The gate did not open into darkness.
It opened into memory.
The trio stepped into a vast chamber carved not from stone, but from time itself. Shelves rose endlessly, stacked with books whose titles shifted when unobserved. Relics floated midair, suspended in gentle orbits—broken crowns, rusted blades, fragments of tablets etched with half-forgotten scripts.
Some hummed softly.
Others felt… aware.
“This is…” Eryn whispered, glasses fogging slightly. “A research center?”
“A record hall,” Yava corrected. “A graveyard. A library. Depends on what you’ve come to do.”
Kael swallowed. “Why do I feel like something here is staring at me?”
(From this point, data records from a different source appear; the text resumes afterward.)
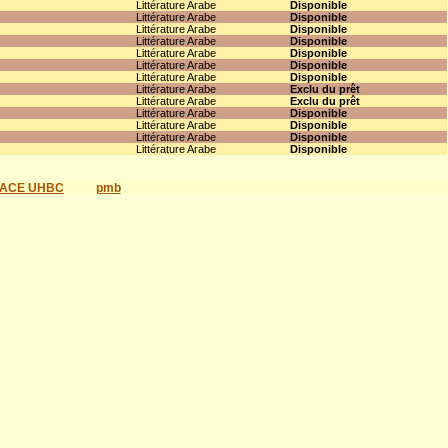
Littérature Arabe
Disponible
Littérature Arabe
Disponible
Littérature Arabe
Disponible
Littérature Arabe
Disponible
Littérature Arabe
Disponible
Littérature Arabe
Disponible
Littérature Arabe
Disponible
Littérature Arabe
Exclu du prêt
Littérature Arabe
Exclu du prêt
Littérature Arabe
Disponible
Littérature Arabe
Disponible
Littérature Arabe
Disponible
Littérature Arabe
Disponible
ACE UHBC
pmb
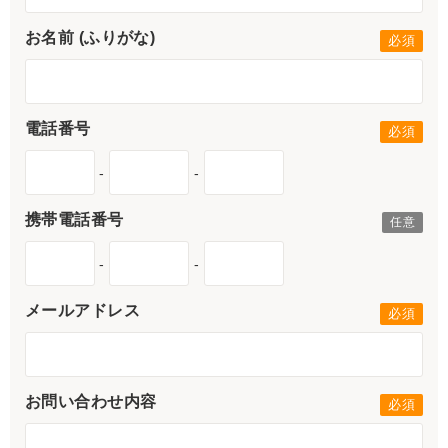
お名前 (ふりがな)
電話番号
-
-
携帯電話番号
-
-
メールアドレス
お問い合わせ内容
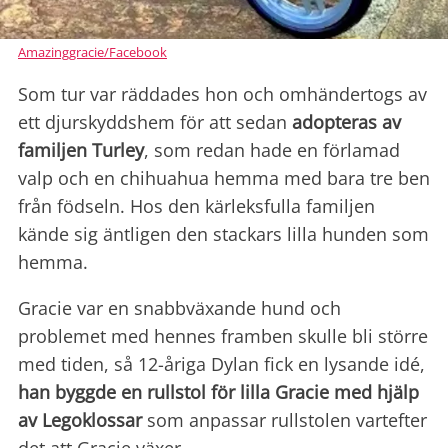
Amazinggracie/Facebook
Som tur var räddades hon och omhändertogs av
ett djurskyddshem för att sedan
adopteras av
familjen Turley
, som redan hade en förlamad
valp och en chihuahua hemma med bara tre ben
från födseln. Hos
den kärleksfulla familjen
kände sig äntligen den stackars lilla hunden som
hemma.
Gracie var en snabbväxande hund och
problemet med hennes framben skulle bli större
med tiden, så 12-åriga Dylan fick en lysande idé,
han byggde en rullstol för lilla Gracie med hjälp
av
Legoklossar
som anpassar rullstolen vartefter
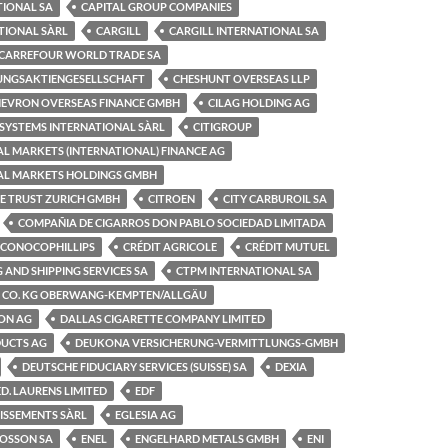
TIONAL SA
CAPITAL GROUP COMPANIES
TIONAL SÀRL
CARGILL
CARGILL INTERNATIONAL SA
CARREFOUR WORLD TRADE SA
GUNGSAKTIENGESELLSCHAFT
CHESHUNT OVERSEAS LLP
EVRON OVERSEAS FINANCE GMBH
CILAG HOLDING AG
 SYSTEMS INTERNATIONAL SÀRL
CITIGROUP
L MARKETS (INTERNATIONAL) FINANCE AG
AL MARKETS HOLDINGS GMBH
TE TRUST ZURICH GMBH
CITROEN
CITY CARBUROIL SA
COMPAÑIA DE CIGARROS DON PABLO SOCIEDAD LIMITADA
CONOCOPHILLIPS
CRÉDIT AGRICOLE
CRÉDIT MUTUEL
 AND SHIPPING SERVICES SA
CTPM INTERNATIONAL SA
 CO. KG OBERWANG-KEMPTEN/ALLGÄU
ION AG
DALLAS CIGARETTE COMPANY LIMITED
UCTS AG
DEUKONA VERSICHERUNG-VERMITTLUNGS-GMBH
DEUTSCHE FIDUCIARY SERVICES (SUISSE) SA
DEXIA
ED. LAURENS LIMITED
EDF
TISSEMENTS SÀRL
EGLESIA AG
MOSSON SA
ENEL
ENGELHARD METALS GMBH
ENI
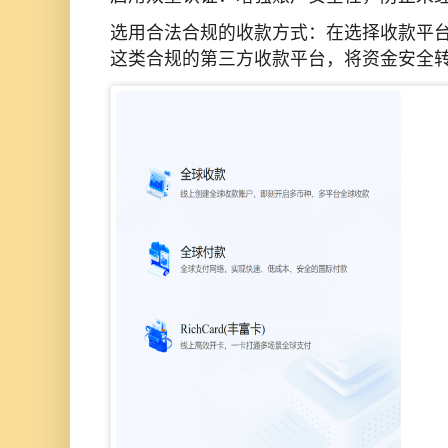
选用合法合规的收款方式：在选择收款平
这类合规的第三方收款平台，将资金安全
“Because it is,” Yava muttered.
"This place is huge, I wonder if it serves great food." said Borgas to everyone as his stomach started to growl.
The air itself felt heavy—not oppressive, but watchful. As if every step added a line to an invisible ledger.
Footsteps echoed.
Not rushed. Not hesitant.
Everyone was vigilant.
From between towering shelves emerged a small figure clad in simple archaeologist’s clothing—long coat, fitted boots, sleeves marked with ink stains and dust that never fully washed out. Her appearance was unassuming, almost mundane.
Until she lifted her eyes.
Golden. Old. Tired in a way that had nothing to do with age.
The relics stilled.
The books quieted.
Yava inclined his head.
“Greetings, Z,” he said calmly. “I’ve returned. And I brought my disciples this time.”
The girl stopped a few steps away and studied them one by one.
“…Disciples?” she echoed.
A pause.
Then a faint, humorless smile.
“Welcome back, Yava,” Z said softly.
“Are you ready to settle your debt?”
Somewhere deep within the archive, a page turned itself.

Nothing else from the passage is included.